Pattern: Signal-Driven State (run/live/canvas_run)¶
Simple run() pairs naturally with signals — closures capture signal refs
directly and dyn() ensures only the reactive parts re-render:
Signal<int> count{0};
run({.fps = 30},
[&](const Event& ev) {
on(ev, '+', [&] { count.update([](int& n) { ++n; }); });
return !key(ev, 'q');
},
[&] {
return (v(
dyn([&] { return text(count.get()) | Bold; }),
t<"[+] count [q] quit"> | Dim
) | pad<1>).build();
}
);
Signal<int> count{0};
Signal<std::string> message{"Ready"};
live({.fps = 30}, [&] {
return (v(
dyn([&] { return text(message.get()); }),
dyn([&] { return text(count.get()) | Bold; })
) | pad<1>).build();
});
Pattern: Program with Plain Model (preferred)¶
In Program apps, use plain data in the Model instead of signals:
struct MyApp {
struct Model { int count = 0; std::string message = "Ready"; };
struct Inc {};
using Msg = std::variant<Inc>;
static auto update(Model m, Msg) -> std::pair<Model, Cmd<Msg>> {
m.count++;
m.message = "Count: " + std::to_string(m.count);
return {m, {}};
}
static Element view(const Model& m) {
return v(text(m.message), text(m.count) | Bold) | pad<1>;
}
// ...
};
Pattern: Computed Display Values¶
Signal<float> cpu{0.0f};
Signal<float> mem{0.0f};
auto health = computed([&] {
float c = cpu(), m = mem();
if (c > 90 || m > 90) return "CRITICAL";
if (c > 70 || m > 70) return "WARNING";
return "OK";
});
Pattern: Batch Updates from External Data¶
void on_metrics(const Metrics& m) {
batch([&] {
cpu.set(m.cpu);
mem.set(m.mem);
disk.set(m.disk);
net.set(m.net);
});
// UI re-renders once with all four values updated
}
Thread-Safety Model¶
Signals are thread-local. Each thread has its own reactive graph with:
- Its own scope stack (current_scope)
- Its own batch depth counter
- Its own pending notification queue
Do not share Signal objects across threads.
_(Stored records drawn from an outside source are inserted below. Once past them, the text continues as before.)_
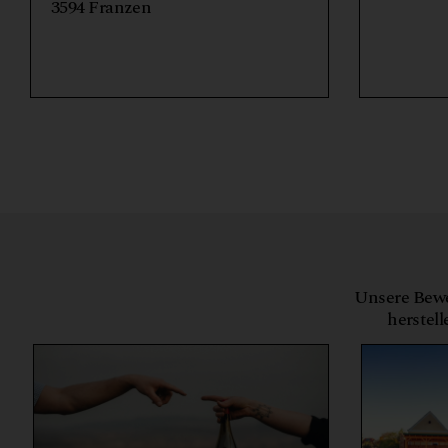
3594 Franzen
Unsere Bewe
herstell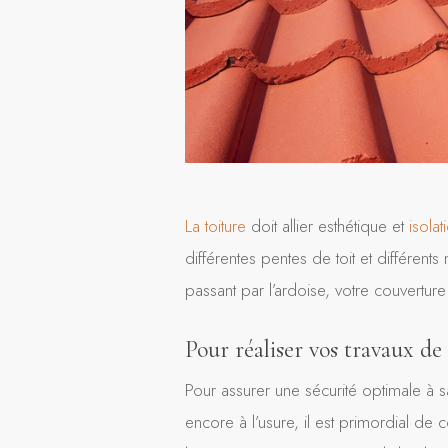
La toiture
doit allier esthétique et
isolat
différentes pentes de toit et différen
passant par l’ardoise, votre couvertur
Pour réaliser vos travaux de
Pour assurer une sécurité optimale à 
encore à l’usure, il est primordial de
For cross-thread communication,
use channels, atomics, or message passing — then update signals on the
receiving thread.
Reactive Graph Internals¶
The reactive system uses a simple dependency graph:
- Signals are pure sources — they have subscribers but no dependencies.
- Computed nodes are both — they subscribe to sources and have their own subscribers.
- Effects are pure sinks — they have dependencies but no subscribers.
When a signal changes:
1. notify_subscribers() walks the subscriber list.
2. Each subscriber is mark_dirty() + evaluate().
3. Computed::evaluate() re-runs the compute function, re-establishes
dependencies via track(), and propagates if the value changed.
4. Effect::evaluate() re-runs the effect function.
This is a push-then-pull model: changes push "dirty" flags down the graph, then evaluation pulls fresh values as needed.